# Understanding Datablocks

## Imports


In [1]:
from fastai.data.all import *
from fastai.vision.all import *

### The first step is to download and decompress our data (if it’s not already done) and get its location:



In [2]:
path = untar_data(URLs.PETS)

In [4]:
Path.BASE_PATH = path

In [5]:
path.ls()

(#2) [Path('images'),Path('annotations')]

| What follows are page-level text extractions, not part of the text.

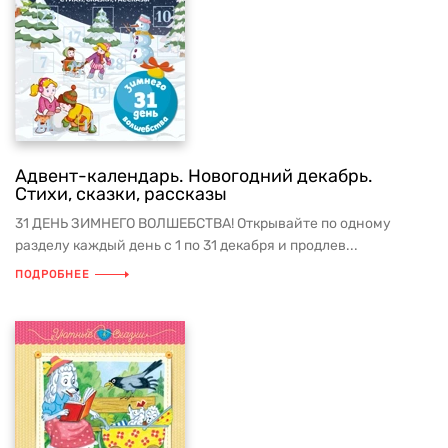
Адвент-календарь. Новогодний декабрь.
Стихи, сказки, рассказы
31 ДЕНЬ ЗИМНЕГО ВОЛШЕБСТВА! Открывайте по одному
разделу каждый день с 1 по 31 декабря и продлев...
ПОДРОБНЕЕ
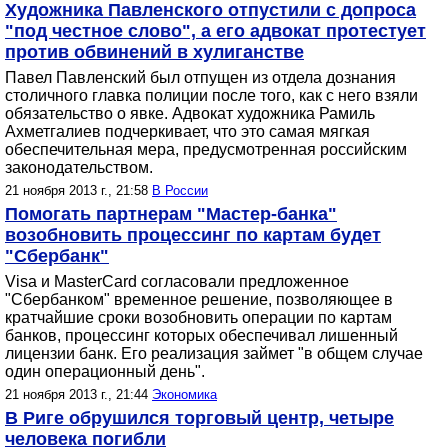
Художника Павленского отпустили с допроса
"под честное слово", а его адвокат протестует
против обвинений в хулиганстве
Павел Павленский был отпущен из отдела дознания
столичного главка полиции после того, как с него взяли
обязательство о явке. Адвокат художника Рамиль
Ахметгалиев подчеркивает, что это самая мягкая
обеспечительная мера, предусмотренная российским
законодательством.
21 ноября 2013 г., 21:58
В России
Помогать партнерам "Мастер-банка"
возобновить процессинг по картам будет
"Сбербанк"
Visa и MasterCard согласовали предложенное
"Сбербанком" временное решение, позволяющее в
кратчайшие сроки возобновить операции по картам
банков, процессинг которых обеспечивал лишенный
лицензии банк. Его реализация займет "в общем случае
один операционный день".
21 ноября 2013 г., 21:44
Экономика
В Риге обрушился торговый центр, четыре
человека погибли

###  The filenames are in the “images” folder. The get_image_files function helps get all the images in subfolders

In [6]:
fnames = get_image_files(path/"images")


### Let’s begin with an empty DataBlock.



In [7]:
dblock = DataBlock()

In [12]:
fnames[4]

Path('images/english_setter_6.jpg')

> #### _By itself, a DataBlock is just a blue print on how to assemble your data. It does not do anything until you pass it a source. You can choose to then convert that source into a Datasets or a DataLoaders by using the DataBlock.datasets or DataBlock.dataloaders method. Since we haven’t done anything to get our data ready for batches, the dataloaders method will fail here, but we can have a look at how it gets converted in Datasets. This is where we pass the source of our data, here all our filenames_

In [13]:
dsets = dblock.datasets(fnames)
dsets.train[0]

(Path('images/beagle_182.jpg'), Path('images/beagle_182.jpg'))

In [20]:
dsets

(#7390) [(Path('images/beagle_115.jpg'), Path('images/beagle_115.jpg')),(Path('images/boxer_18.jpg'), Path('images/boxer_18.jpg')),(Path('images/Maine_Coon_157.jpg'), Path('images/Maine_Coon_157.jpg')),(Path('images/scottish_terrier_28.jpg'), Path('images/scottish_terrier_28.jpg')),(Path('images/english_setter_6.jpg'), Path('images/english_setter_6.jpg')),(Path('images/american_pit_bull_terrier_79.jpg'), Path('images/american_pit_bull_terrier_79.jpg')),(Path('images/boxer_128.jpg'), Path('images/boxer_128.jpg')),(Path('images/Persian_265.jpg'), Path('images/Persian_265.jpg')),(Path('images/Maine_Coon_182.jpg'), Path('images/Maine_Coon_182.jpg')),(Path('images/keeshond_89.jpg'), Path('images/keeshond_89.jpg'))...]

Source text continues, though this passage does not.